• Saved data entries:
· · · ·

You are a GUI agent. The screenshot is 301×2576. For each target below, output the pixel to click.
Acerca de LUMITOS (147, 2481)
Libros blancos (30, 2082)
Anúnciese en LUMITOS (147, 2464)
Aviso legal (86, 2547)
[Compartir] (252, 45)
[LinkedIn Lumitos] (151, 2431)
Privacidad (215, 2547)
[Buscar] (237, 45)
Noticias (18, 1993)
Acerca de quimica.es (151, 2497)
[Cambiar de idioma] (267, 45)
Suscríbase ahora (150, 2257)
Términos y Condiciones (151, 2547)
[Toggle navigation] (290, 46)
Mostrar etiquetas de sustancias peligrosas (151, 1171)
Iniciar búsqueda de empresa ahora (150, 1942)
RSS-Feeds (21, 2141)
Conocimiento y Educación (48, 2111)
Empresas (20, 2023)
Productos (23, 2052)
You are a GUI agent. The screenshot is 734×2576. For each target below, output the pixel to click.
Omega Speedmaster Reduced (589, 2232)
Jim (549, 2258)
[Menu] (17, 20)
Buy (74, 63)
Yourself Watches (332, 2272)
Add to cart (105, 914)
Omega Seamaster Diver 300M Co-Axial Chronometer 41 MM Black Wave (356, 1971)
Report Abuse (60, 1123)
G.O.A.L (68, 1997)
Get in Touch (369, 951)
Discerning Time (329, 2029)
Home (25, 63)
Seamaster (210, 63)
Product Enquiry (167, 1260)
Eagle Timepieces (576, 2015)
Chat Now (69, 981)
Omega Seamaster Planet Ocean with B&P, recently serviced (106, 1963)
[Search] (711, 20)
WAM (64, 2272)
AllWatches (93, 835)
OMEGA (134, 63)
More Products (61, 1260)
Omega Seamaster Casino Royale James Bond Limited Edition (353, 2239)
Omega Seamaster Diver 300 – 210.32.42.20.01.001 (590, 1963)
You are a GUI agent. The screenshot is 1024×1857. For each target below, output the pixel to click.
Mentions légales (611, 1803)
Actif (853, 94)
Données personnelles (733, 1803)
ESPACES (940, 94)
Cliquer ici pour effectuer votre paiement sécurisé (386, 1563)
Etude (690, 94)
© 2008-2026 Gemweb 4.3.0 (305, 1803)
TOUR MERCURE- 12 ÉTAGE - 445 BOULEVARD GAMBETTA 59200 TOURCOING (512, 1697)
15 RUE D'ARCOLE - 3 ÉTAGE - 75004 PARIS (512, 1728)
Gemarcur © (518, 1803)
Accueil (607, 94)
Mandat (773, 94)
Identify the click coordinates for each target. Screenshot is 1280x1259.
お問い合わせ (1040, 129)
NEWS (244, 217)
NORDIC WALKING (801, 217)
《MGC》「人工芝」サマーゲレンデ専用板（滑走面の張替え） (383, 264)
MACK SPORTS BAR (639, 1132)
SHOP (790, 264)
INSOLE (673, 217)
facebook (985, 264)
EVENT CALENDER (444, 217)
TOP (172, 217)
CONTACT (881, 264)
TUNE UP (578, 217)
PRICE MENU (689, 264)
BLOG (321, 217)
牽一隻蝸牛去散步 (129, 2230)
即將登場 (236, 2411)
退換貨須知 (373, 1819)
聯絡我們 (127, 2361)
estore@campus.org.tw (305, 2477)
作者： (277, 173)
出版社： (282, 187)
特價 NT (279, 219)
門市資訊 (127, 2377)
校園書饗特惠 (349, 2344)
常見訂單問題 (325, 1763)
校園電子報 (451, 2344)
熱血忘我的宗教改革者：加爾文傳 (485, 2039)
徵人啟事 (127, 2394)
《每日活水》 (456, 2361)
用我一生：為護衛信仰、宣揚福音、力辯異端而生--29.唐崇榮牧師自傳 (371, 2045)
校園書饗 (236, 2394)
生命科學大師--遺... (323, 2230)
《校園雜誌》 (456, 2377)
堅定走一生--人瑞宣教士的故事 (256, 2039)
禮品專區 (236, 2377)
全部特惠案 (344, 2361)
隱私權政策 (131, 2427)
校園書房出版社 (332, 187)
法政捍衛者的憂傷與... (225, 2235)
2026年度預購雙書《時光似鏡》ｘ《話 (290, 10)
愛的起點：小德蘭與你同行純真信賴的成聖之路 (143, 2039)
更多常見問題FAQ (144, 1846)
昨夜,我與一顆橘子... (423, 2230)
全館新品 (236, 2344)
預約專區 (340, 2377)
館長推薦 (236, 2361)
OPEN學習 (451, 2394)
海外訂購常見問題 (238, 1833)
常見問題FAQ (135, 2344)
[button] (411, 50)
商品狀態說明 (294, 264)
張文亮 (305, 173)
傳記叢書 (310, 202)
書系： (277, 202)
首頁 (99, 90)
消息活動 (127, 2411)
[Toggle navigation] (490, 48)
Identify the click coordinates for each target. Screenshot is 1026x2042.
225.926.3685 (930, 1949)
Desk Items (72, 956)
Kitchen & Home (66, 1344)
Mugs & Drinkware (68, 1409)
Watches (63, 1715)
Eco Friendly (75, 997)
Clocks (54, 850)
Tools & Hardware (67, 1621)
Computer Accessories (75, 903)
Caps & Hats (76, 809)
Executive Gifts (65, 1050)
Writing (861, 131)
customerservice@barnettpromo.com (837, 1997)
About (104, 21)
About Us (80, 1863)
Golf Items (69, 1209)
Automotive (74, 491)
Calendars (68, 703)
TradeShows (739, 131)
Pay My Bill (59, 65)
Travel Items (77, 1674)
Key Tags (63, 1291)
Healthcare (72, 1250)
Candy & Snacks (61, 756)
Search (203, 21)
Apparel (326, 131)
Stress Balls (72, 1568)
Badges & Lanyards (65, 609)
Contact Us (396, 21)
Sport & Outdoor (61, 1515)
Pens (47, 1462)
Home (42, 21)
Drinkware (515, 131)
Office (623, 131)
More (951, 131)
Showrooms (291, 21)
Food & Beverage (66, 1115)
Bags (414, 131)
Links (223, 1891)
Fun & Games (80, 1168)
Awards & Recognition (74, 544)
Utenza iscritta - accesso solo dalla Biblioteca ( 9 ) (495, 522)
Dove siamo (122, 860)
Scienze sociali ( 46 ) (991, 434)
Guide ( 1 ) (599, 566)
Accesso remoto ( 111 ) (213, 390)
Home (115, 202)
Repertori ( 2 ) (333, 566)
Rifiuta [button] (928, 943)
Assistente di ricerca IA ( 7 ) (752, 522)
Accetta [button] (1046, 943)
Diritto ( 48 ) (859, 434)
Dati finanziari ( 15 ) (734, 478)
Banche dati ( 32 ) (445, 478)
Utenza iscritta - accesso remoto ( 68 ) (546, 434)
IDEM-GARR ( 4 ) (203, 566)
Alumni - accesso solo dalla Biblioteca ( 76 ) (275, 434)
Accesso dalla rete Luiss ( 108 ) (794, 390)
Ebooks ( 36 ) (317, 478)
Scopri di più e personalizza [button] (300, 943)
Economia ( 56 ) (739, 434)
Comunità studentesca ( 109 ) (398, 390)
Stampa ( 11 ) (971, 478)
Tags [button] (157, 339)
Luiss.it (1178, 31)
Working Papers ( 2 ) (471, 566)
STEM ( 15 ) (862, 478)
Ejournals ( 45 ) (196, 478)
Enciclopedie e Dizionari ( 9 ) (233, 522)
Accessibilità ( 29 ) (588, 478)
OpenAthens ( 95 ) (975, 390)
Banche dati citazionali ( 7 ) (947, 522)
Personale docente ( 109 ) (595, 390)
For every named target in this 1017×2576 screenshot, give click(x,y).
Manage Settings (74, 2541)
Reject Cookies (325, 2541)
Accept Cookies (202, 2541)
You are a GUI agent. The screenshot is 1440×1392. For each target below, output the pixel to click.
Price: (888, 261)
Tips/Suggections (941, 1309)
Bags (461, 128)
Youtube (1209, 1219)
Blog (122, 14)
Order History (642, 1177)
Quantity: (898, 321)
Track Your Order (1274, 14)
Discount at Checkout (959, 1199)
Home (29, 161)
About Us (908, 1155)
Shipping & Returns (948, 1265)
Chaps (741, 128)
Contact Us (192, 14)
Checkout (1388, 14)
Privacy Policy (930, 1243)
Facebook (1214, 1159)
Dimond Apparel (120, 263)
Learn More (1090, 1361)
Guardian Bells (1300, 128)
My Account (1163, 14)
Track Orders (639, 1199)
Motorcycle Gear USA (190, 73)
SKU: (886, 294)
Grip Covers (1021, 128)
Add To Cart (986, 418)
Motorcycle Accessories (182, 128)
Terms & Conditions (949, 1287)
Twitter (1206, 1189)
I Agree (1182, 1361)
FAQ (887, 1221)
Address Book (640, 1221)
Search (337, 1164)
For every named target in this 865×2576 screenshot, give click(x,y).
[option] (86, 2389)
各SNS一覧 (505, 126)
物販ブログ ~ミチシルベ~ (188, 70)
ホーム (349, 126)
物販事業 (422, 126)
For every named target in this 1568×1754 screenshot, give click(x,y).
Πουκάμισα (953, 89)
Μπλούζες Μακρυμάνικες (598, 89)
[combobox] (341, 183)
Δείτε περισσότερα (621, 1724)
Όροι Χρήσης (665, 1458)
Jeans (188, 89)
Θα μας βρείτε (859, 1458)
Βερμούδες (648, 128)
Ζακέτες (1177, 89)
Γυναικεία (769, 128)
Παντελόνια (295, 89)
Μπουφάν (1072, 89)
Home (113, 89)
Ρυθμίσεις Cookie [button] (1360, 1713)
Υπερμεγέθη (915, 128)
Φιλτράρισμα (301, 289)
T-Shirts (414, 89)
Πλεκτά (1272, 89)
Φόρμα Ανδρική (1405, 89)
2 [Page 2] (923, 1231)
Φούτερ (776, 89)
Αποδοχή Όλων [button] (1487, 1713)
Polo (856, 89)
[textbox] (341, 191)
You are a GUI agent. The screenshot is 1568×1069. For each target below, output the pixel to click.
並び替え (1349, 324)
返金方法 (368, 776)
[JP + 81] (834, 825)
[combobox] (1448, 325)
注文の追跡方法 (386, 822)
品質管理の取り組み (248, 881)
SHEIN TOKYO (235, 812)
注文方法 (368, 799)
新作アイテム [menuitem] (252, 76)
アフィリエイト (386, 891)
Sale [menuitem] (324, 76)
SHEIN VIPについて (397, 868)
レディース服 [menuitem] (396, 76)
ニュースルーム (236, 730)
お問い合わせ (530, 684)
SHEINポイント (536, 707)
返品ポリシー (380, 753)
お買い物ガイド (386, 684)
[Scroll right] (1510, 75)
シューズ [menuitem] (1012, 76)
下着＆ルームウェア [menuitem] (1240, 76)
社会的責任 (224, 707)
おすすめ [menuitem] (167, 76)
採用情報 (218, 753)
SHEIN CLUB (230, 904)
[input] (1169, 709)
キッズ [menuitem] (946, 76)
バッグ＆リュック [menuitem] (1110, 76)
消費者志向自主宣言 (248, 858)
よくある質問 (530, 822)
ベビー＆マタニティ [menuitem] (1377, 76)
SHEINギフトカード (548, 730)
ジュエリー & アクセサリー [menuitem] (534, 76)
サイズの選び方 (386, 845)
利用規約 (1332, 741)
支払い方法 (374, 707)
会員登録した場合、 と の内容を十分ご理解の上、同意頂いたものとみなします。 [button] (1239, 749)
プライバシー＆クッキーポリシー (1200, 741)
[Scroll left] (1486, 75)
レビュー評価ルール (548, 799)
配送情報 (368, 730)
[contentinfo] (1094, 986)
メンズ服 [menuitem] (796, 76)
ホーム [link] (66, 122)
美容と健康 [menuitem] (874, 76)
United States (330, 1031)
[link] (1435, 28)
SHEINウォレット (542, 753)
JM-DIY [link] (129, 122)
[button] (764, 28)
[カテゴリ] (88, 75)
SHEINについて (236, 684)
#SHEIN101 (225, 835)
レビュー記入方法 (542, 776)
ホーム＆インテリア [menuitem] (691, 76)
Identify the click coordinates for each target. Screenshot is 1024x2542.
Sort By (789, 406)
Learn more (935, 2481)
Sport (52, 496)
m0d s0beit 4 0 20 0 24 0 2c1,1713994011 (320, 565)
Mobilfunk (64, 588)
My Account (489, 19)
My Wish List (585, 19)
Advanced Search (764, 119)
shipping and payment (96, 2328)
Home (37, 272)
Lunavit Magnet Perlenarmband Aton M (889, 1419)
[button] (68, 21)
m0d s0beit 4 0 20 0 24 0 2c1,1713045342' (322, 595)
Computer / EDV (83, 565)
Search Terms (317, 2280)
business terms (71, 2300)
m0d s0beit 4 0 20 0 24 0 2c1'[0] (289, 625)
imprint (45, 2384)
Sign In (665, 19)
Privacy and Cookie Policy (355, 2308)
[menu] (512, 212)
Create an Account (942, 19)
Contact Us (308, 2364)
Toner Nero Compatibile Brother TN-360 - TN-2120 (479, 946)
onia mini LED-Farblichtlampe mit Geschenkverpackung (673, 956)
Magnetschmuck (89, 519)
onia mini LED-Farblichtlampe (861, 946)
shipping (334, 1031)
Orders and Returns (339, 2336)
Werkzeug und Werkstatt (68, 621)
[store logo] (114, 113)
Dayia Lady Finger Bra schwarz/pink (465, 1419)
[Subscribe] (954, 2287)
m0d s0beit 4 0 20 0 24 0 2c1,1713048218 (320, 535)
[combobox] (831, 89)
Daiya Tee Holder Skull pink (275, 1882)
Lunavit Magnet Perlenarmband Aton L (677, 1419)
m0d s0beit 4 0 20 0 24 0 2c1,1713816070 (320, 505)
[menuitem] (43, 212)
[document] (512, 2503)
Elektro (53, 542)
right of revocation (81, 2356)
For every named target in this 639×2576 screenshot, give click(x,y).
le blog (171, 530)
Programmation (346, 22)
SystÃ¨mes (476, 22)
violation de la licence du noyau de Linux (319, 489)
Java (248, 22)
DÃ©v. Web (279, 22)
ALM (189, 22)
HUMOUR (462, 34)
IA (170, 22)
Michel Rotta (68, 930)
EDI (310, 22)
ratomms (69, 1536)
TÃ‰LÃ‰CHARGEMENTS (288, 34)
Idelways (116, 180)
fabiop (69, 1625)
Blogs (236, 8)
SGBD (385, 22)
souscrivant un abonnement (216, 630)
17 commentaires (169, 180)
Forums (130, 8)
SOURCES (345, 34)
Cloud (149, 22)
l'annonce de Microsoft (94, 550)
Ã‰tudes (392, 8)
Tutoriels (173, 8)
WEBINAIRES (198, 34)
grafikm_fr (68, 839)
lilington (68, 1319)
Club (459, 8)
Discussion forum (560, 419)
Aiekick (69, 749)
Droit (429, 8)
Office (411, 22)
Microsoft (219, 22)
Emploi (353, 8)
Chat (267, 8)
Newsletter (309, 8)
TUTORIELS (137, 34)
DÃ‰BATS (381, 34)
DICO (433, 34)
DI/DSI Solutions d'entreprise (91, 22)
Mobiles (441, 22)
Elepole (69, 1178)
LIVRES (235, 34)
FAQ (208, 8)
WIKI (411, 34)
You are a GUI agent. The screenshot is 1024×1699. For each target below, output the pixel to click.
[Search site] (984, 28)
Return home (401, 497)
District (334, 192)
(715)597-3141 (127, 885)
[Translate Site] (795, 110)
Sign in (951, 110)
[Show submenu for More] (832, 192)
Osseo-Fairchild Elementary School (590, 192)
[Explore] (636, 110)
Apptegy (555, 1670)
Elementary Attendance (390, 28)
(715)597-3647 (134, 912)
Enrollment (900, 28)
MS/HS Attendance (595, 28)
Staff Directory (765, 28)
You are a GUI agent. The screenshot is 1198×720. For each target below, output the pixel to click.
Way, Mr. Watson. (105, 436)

· · · ·

• Requirement: Restate verbatim the first line above and all lines after it through the line containing "Empresas (20, 2023)"; omit the rest.

• Written answer:
You are a GUI agent. The screenshot is 301×2576. For each target below, output the pixel to click.
Acerca de LUMITOS (147, 2481)
Libros blancos (30, 2082)
Anúnciese en LUMITOS (147, 2464)
Aviso legal (86, 2547)
[Compartir] (252, 45)
[LinkedIn Lumitos] (151, 2431)
Privacidad (215, 2547)
[Buscar] (237, 45)
Noticias (18, 1993)
Acerca de quimica.es (151, 2497)
[Cambiar de idioma] (267, 45)
Suscríbase ahora (150, 2257)
Términos y Condiciones (151, 2547)
[Toggle navigation] (290, 46)
Mostrar etiquetas de sustancias peligrosas (151, 1171)
Iniciar búsqueda de empresa ahora (150, 1942)
RSS-Feeds (21, 2141)
Conocimiento y Educación (48, 2111)
Empresas (20, 2023)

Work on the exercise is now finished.